Thursday, April 15, 2010

Changing the face of your parish

Every baptized person has a mandate from Jesus to proclaim the love of God, but this requires prayer and friendship with the Holy Spirit, according to a priest who directs a program for parish evangelization. Don Pigi Perini, parish priest at St. Eustorgio in Milan, is the president of the international organization dedicated to parish evangelization [teams]....Father Perini is convinced that "when a priest really mobilizes himself, the faithful gladly follow him." ZENIT spoke with Father Perini about the upcoming seminar and how this evangelization method works. Here are excerpts from the interview.

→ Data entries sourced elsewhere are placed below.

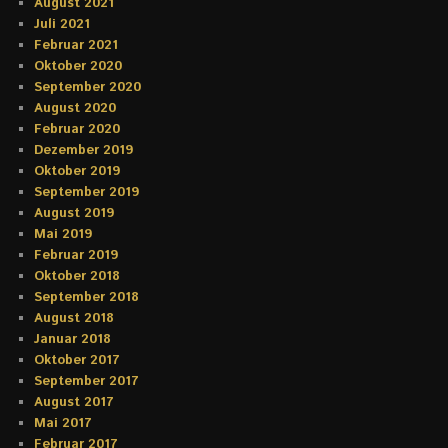
August 2021
Juli 2021
Februar 2021
Oktober 2020
September 2020
August 2020
Februar 2020
Dezember 2019
Oktober 2019
September 2019
August 2019
Mai 2019
Februar 2019
Oktober 2018
September 2018
August 2018
Januar 2018
Oktober 2017
September 2017
August 2017
Mai 2017
Februar 2017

ZENIT: What is the upcoming seminar about?

Father Perini:
...Oikos evangelization consists in evangelizing those whom a person usually meets in his daily life: relatives, friends, coworkers, leisure colleagues, neighbors: They are the recipients of the proclamation of the love of God. This is why we can say that all are called to proclaim Jesus, not only consecrated, priests or missionaries, but all, animated by the strength of their baptism, they have received the great mandate of Jesus, to proclaim the love of God.

... Evangelization is first of all a commitment to prayer: that is why, in our community of St. Eustorgio, and I would say in almost all the communities in which the are present, there is Eucharistic adoration...The lay faithful must be educated, and perhaps also priests, to have close ties with the Holy Spirit, opening themselves to his action, at once discreet and powerful.

The cells of evangelization are geared to revitalizing the parish, which will then discover its true identity and foster the missionary vocation in all believers as Paul VI suggests in No. 14 of "Evangelii Nuntiandi": "Evangelizing is in fact the grace and vocation proper to the Church, her deepest identity. She exists in order to evangelize."...

Acknowledging this charge, the laity will be the ferment that will transform the face of the parish. But all this will not be possible if the priest, in turn, does not open himself definitively and firmly to what gives singularity to his priestly service, to what gives profound unity to the thousands of occupations to which he is called in the course of his life: to proclaim the Gospel of God and to form lay evangelizers. It is by being transformed into a living and evangelizing parish, that the parish's face will change.

ZENIT: In which countries do you find most followers of this different way of living parish life?

Father Perini: In France, Belgium, Ireland, Italy, Brazil, Venezuela, in the countries of Eastern Europe, etc. In a word, wherever the parish tends to fall asleep, the cells can represent an occasion to renew the priests and the lay faithful. Through perpetual adoration, the motivation of the pastor and this effort of evangelization, the exercise of evangelization by the members of the cell and the leader, the cells can produce this desired awakening that leads the parish to stop recognizing itself in the sleeping giant of which Cardinal Hume speaks.

[...]

ZENIT: In this seminar, will there be a day dedicated to the "priest of the new evangelization, I imagine in relation with the Year for Priests proclaimed by Benedict XVI. Please explain the importance of this day.

Father Perini: Indeed, during this 21st seminar, which will take place from May 26-30, the 27th will be dedicated to priests. This day owes its importance to the fact that the new evangelization will only be attained if, sustained by the Holy Spirit, it sees pastors commit themselves in the front line. It is a need that affects the whole world.